I call this an odd book because of its fetishization of photographs, as if only they can be trusted to tell the truth. Imagine if we did have photographs of her mother’s apartment: Would they adequately represent her vivid memories? 

As fixed and seemingly dispositive as photographs appear, they are, as Susan Sontag pointed out in “On Photography,” the product of points of view, of lighting, framing, and they are not the pieces of reality that they are so often taken for. In some instances, it can even be said that photographs lie. Janet Malcolm knows all this, yet she often writes as if she does not.

Photographs in this book are evasions as much as they are disclosures. Since Malcolm cannot trust memory, she analyzes photographs, which, paradoxically, can only come to full life by the use of her memory. Yet photography rules: “The events of our lives are like photographic negatives. The few that make it into the developing solution and become photographs are what we call our memories.” 

Like all similes, or analogies, however brilliantly conceived, Malcolm’s distort. The idea that our lives can be recounted as only photographic negatives seems extraordinarily restrictive, as if to truncate efforts to go beyond Malcolm’s negativity. 

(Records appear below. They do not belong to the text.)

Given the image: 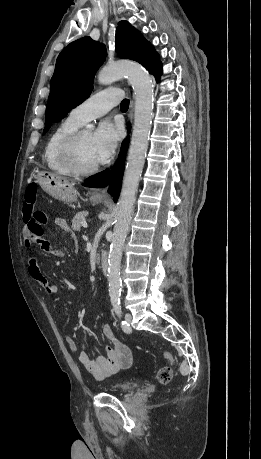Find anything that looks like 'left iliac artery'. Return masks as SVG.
<instances>
[{
	"label": "left iliac artery",
	"instance_id": "left-iliac-artery-1",
	"mask_svg": "<svg viewBox=\"0 0 261 459\" xmlns=\"http://www.w3.org/2000/svg\"><path fill=\"white\" fill-rule=\"evenodd\" d=\"M112 305L114 307V310H115L117 316L119 317V319H121L122 318V308H121L120 300L119 299L113 300L112 301ZM121 327H122V330L125 333H130L131 332V327H130L129 323H127L124 320L121 321Z\"/></svg>",
	"mask_w": 261,
	"mask_h": 459
}]
</instances>
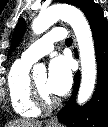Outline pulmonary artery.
<instances>
[{
  "instance_id": "pulmonary-artery-1",
  "label": "pulmonary artery",
  "mask_w": 108,
  "mask_h": 127,
  "mask_svg": "<svg viewBox=\"0 0 108 127\" xmlns=\"http://www.w3.org/2000/svg\"><path fill=\"white\" fill-rule=\"evenodd\" d=\"M65 37L66 31L63 28H55L51 30L27 48L22 54V59L34 63L39 58L52 52L54 43L63 40Z\"/></svg>"
}]
</instances>
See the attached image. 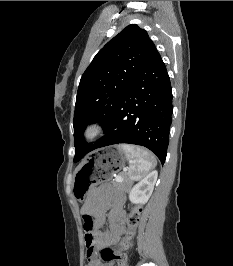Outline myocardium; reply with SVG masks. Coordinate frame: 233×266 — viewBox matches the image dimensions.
Masks as SVG:
<instances>
[{"mask_svg":"<svg viewBox=\"0 0 233 266\" xmlns=\"http://www.w3.org/2000/svg\"><path fill=\"white\" fill-rule=\"evenodd\" d=\"M104 123L102 121H95L89 123L83 130V138L86 142L95 141L103 132Z\"/></svg>","mask_w":233,"mask_h":266,"instance_id":"obj_1","label":"myocardium"}]
</instances>
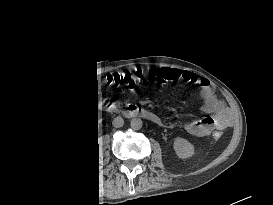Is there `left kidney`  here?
Listing matches in <instances>:
<instances>
[{"label":"left kidney","instance_id":"left-kidney-1","mask_svg":"<svg viewBox=\"0 0 273 205\" xmlns=\"http://www.w3.org/2000/svg\"><path fill=\"white\" fill-rule=\"evenodd\" d=\"M173 148L176 155L181 159L190 158L194 155V146L184 138H175Z\"/></svg>","mask_w":273,"mask_h":205}]
</instances>
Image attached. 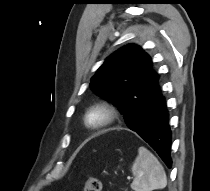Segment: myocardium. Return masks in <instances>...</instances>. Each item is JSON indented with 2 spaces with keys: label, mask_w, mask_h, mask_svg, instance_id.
Here are the masks:
<instances>
[{
  "label": "myocardium",
  "mask_w": 210,
  "mask_h": 191,
  "mask_svg": "<svg viewBox=\"0 0 210 191\" xmlns=\"http://www.w3.org/2000/svg\"><path fill=\"white\" fill-rule=\"evenodd\" d=\"M95 112H101L103 119L98 124H91L89 118ZM119 117L120 111L116 105L109 101H98L85 110L82 122L86 130L96 132L112 126L118 121Z\"/></svg>",
  "instance_id": "obj_1"
}]
</instances>
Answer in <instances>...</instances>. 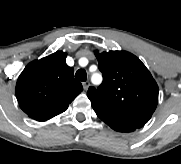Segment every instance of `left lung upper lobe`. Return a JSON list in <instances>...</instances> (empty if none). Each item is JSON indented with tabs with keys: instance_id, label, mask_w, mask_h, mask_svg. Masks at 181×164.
I'll use <instances>...</instances> for the list:
<instances>
[{
	"instance_id": "1",
	"label": "left lung upper lobe",
	"mask_w": 181,
	"mask_h": 164,
	"mask_svg": "<svg viewBox=\"0 0 181 164\" xmlns=\"http://www.w3.org/2000/svg\"><path fill=\"white\" fill-rule=\"evenodd\" d=\"M103 82L89 87L87 96L99 118L137 128L151 118L158 103V86L135 55L126 51L95 52Z\"/></svg>"
}]
</instances>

Photographs, as precious as they are, constantly disappoint, and Malcolm herself has to resort to that dreaded thing, memory: “Although this is a black-and-white photograph, I know the colors of the clothes Marie and I are wearing. It’s Easter Sunday. We are in our new spring outfits—for which we were taken shopping every year—to wear in the Easter Parade on Fifth Avenue. I had chosen a navy-blue suit and a green suede handbag and green hat; I remember feeling proud of what I thought of as my startlingly original choice of green with dark blue.”

It’s nice to have the photograph, but it pales in comparison to Malcolm’s engaging language. So much has to be added to still pictures, no matter how evocative, in order to tell a story. 

Given her distrust of biography, Malcolm never does attempt a complete narrative. The closest she comes to a full-length autobiographical episode occurs in a chapter on her 10-year legal battle with psychoanalyst Jeffrey Mason, in which she emerged triumphant by establishing she did not defame him in a New Yorker article.

Reviewers laud “Still Pictures” as  the “world’s most elegant annotated photo album,” and extol her masterful sentences and “confounding glimpse of an extraordinary life.” In an introduction, Ian Frazier mentions an essay in which “she listed a few of the hazards involved in writing about oneself, such as the desire to seem like an interesting person, or the conflict between self-love and journalistic objectivity.”

What to make of the high praise for her and what seems to me like a dodge — almost a failure of nerve — to do the work of memoir or biography? Aren’t self-love and journalistic objectivity a false dichotomy? It makes out Malcolm to be the one with more integrity than the autobiographers and biographers she excoriates, but how is her alternative better? 

At Malcolm’s best, as her daughter notes in an Afterword, Malcolm “found a different, characteristically oblique way” to creep into her own life through still pictures and an account of herself, as her daughter puts it, of the “self lurking behind the camera lens.” That approach “through the viewfinder with her” sometimes approaches the objectivity that eludes most of us.

Mr. Rollyson is the author of “Confessions of a Serial Biographer.”